[What you are asked to do]: Exactly the lines from the line that has "This screenshot has" through the final line below are to be retyped, and the pictures are not.

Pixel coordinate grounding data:
* * * * * * * * *

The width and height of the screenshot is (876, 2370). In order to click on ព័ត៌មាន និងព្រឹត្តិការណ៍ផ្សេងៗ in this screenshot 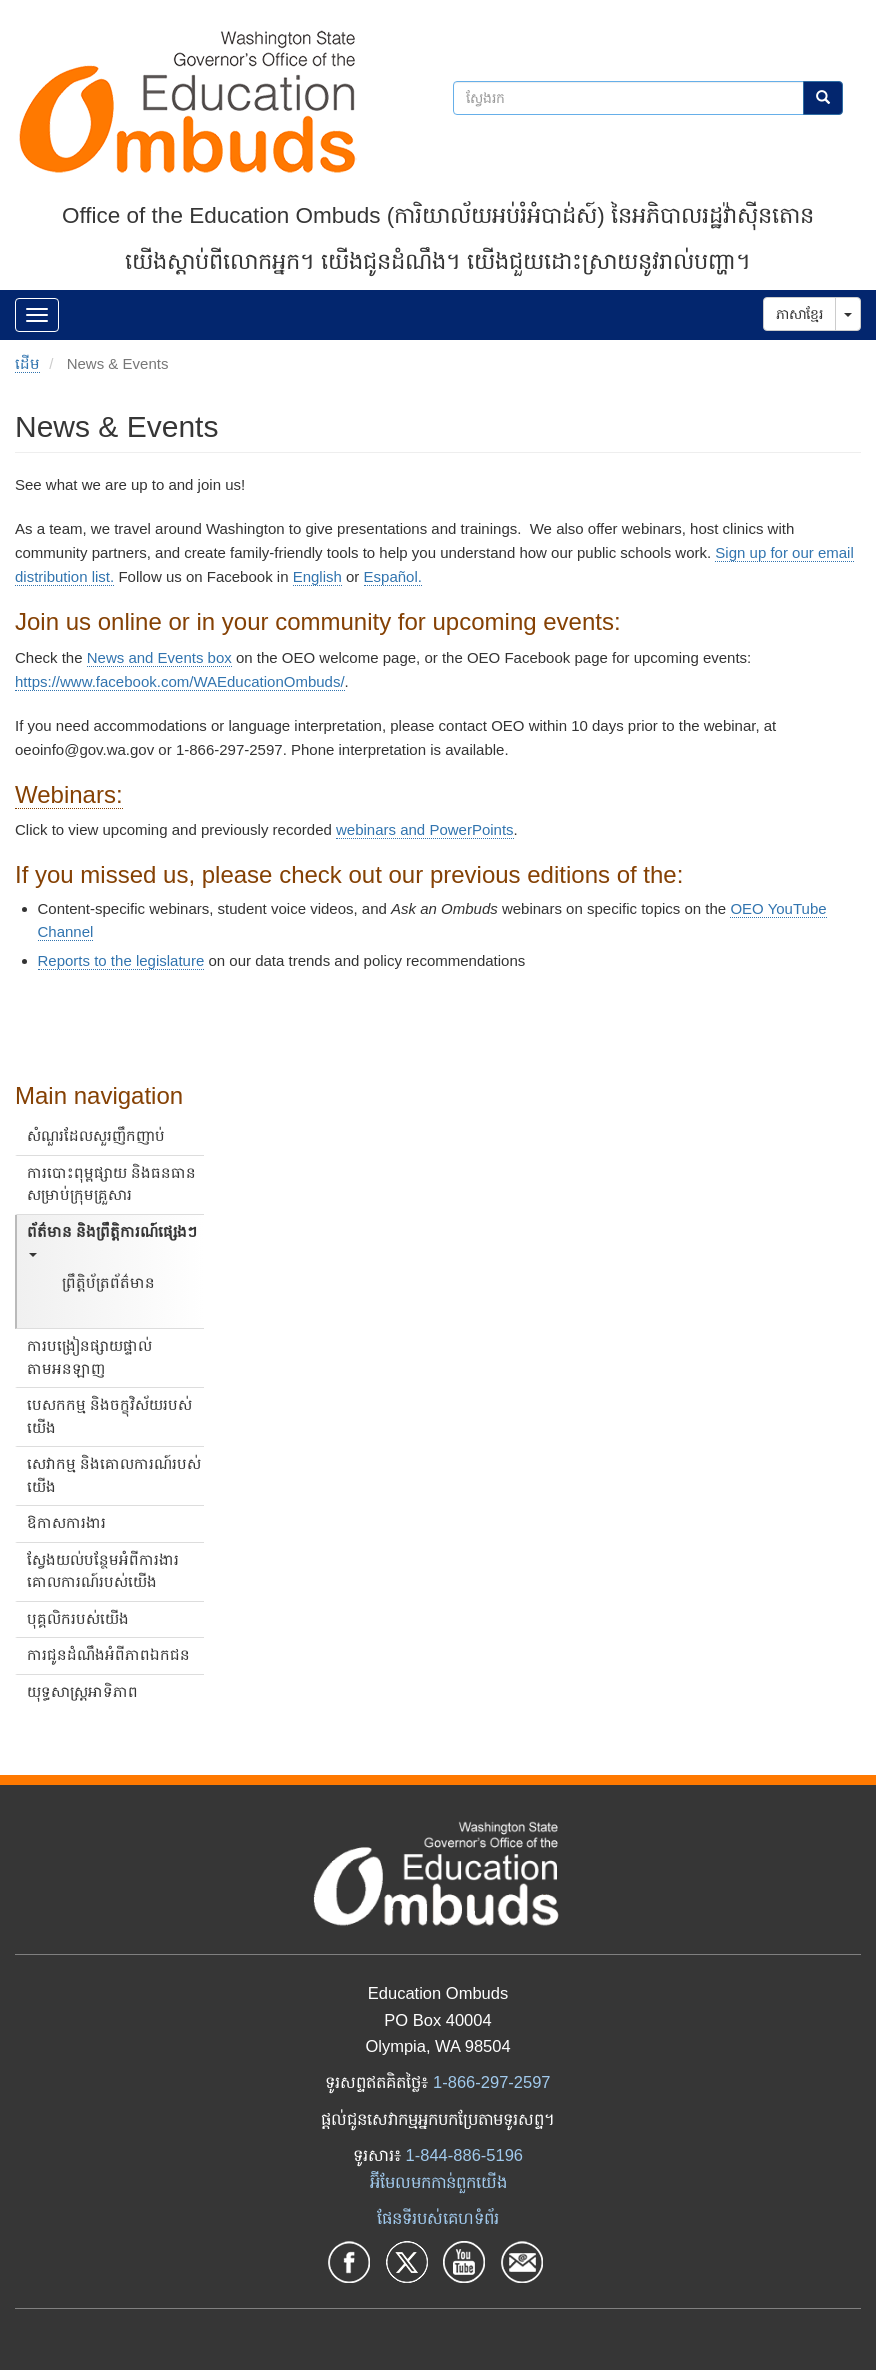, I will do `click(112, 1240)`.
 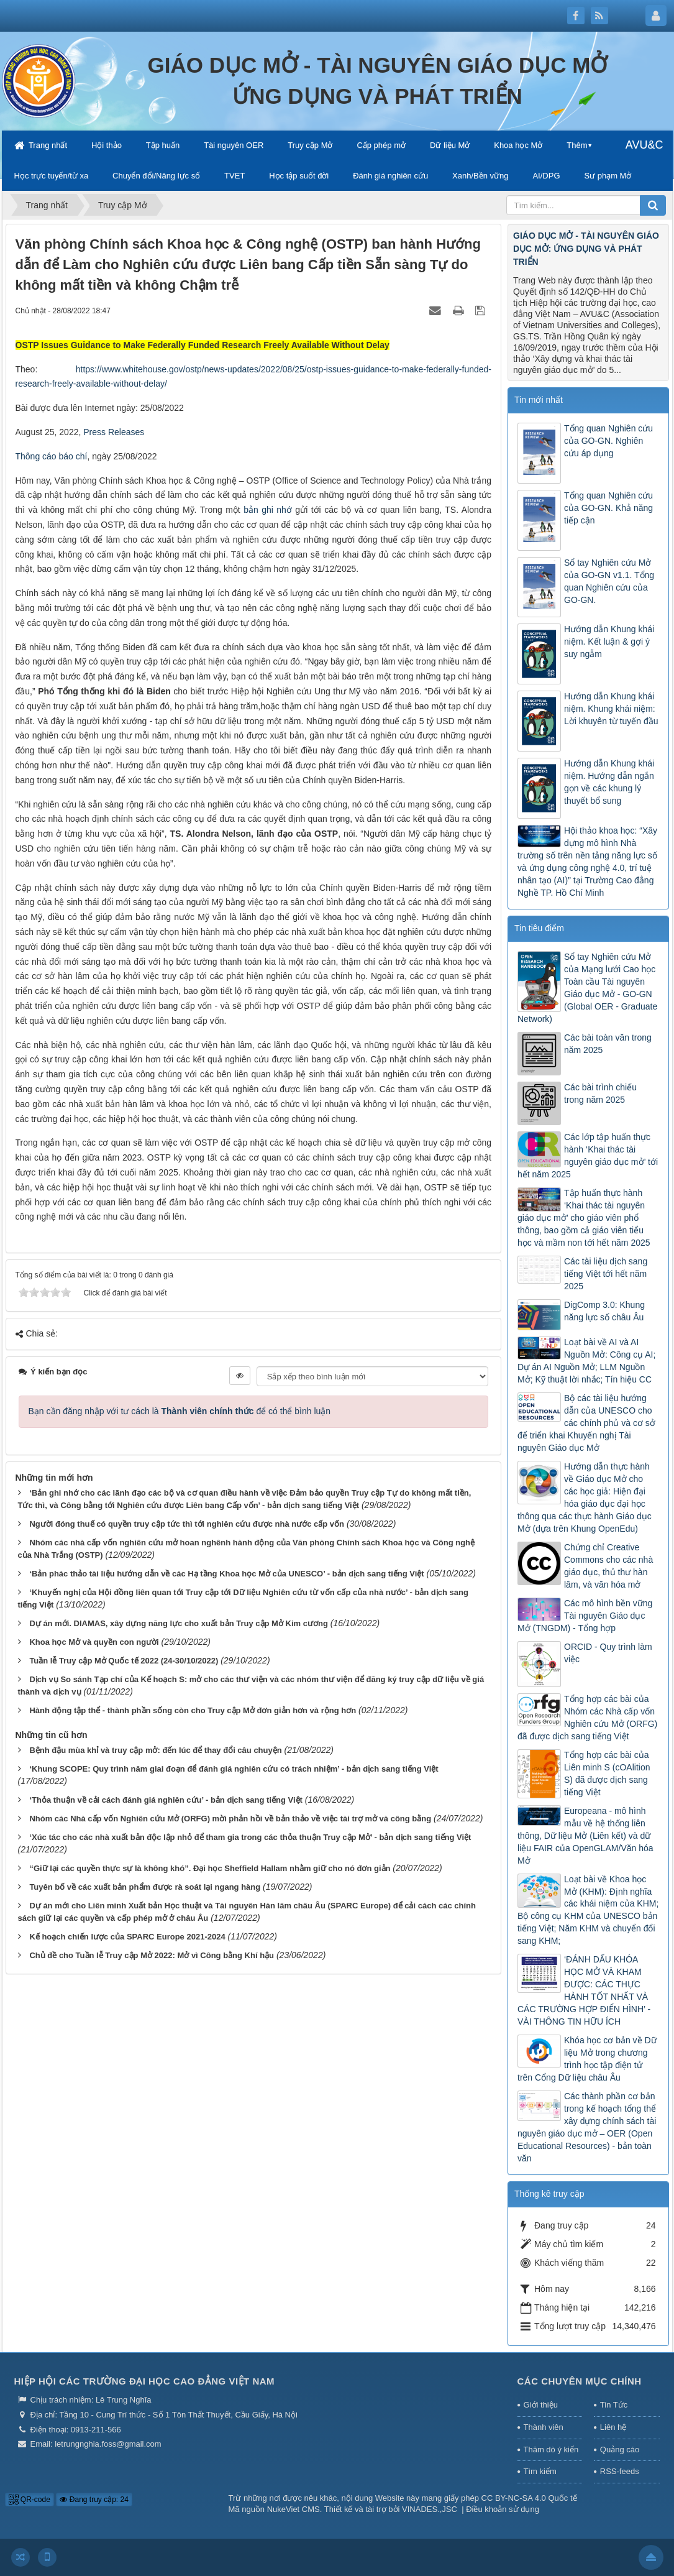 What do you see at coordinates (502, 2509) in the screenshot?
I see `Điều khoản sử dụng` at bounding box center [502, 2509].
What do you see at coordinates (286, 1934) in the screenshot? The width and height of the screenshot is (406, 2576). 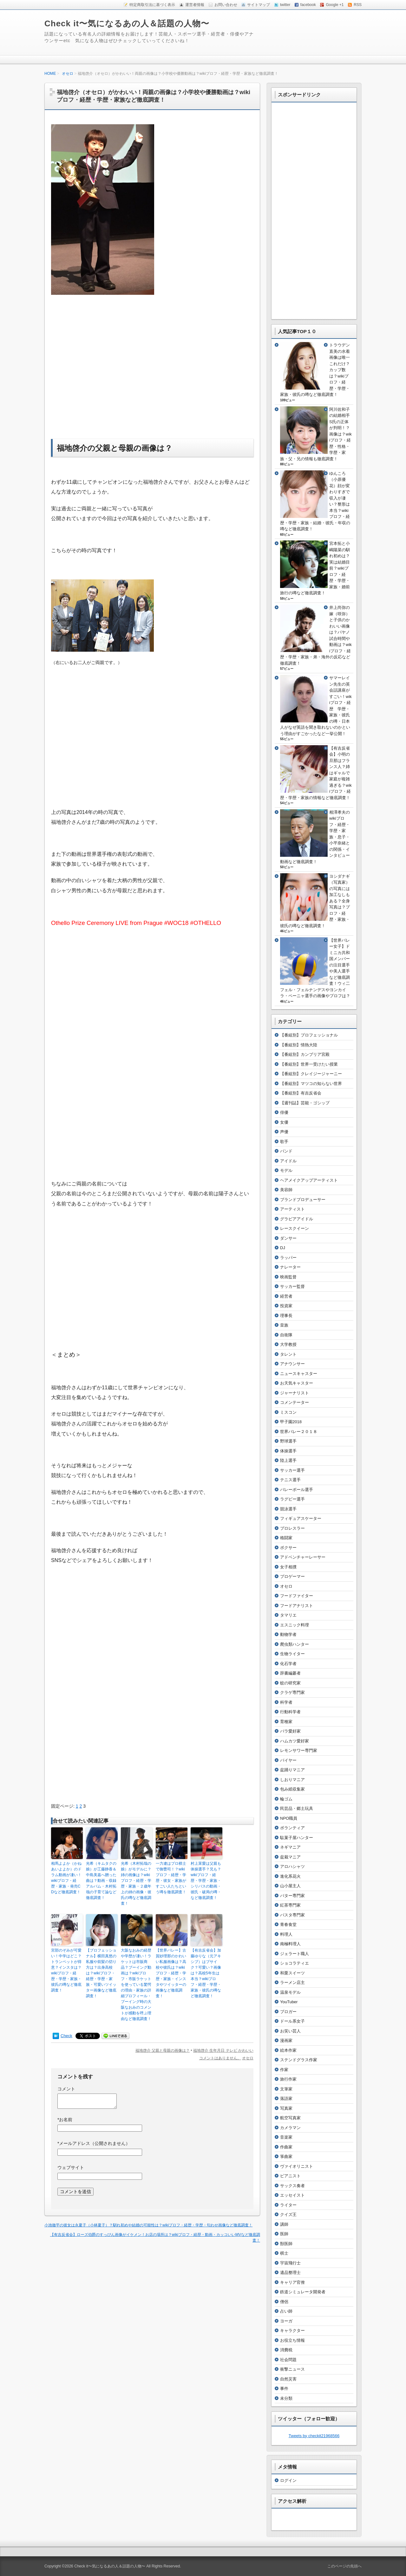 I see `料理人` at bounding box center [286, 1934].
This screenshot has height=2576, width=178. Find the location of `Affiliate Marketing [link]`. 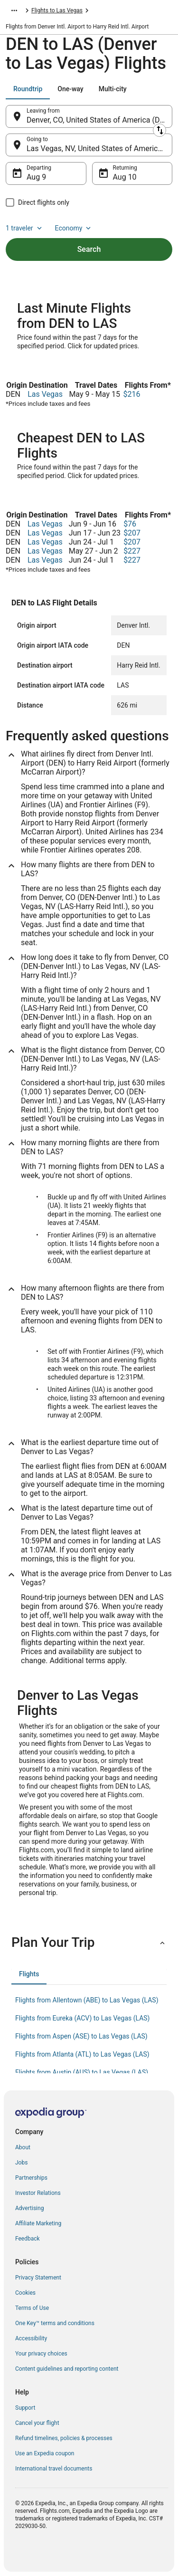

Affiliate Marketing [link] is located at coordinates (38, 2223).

* * * * * * * * *

[Written reply]:
This screenshot has height=2576, width=178. Find the location of `Affiliate Marketing [link]`. 

Affiliate Marketing [link] is located at coordinates (38, 2223).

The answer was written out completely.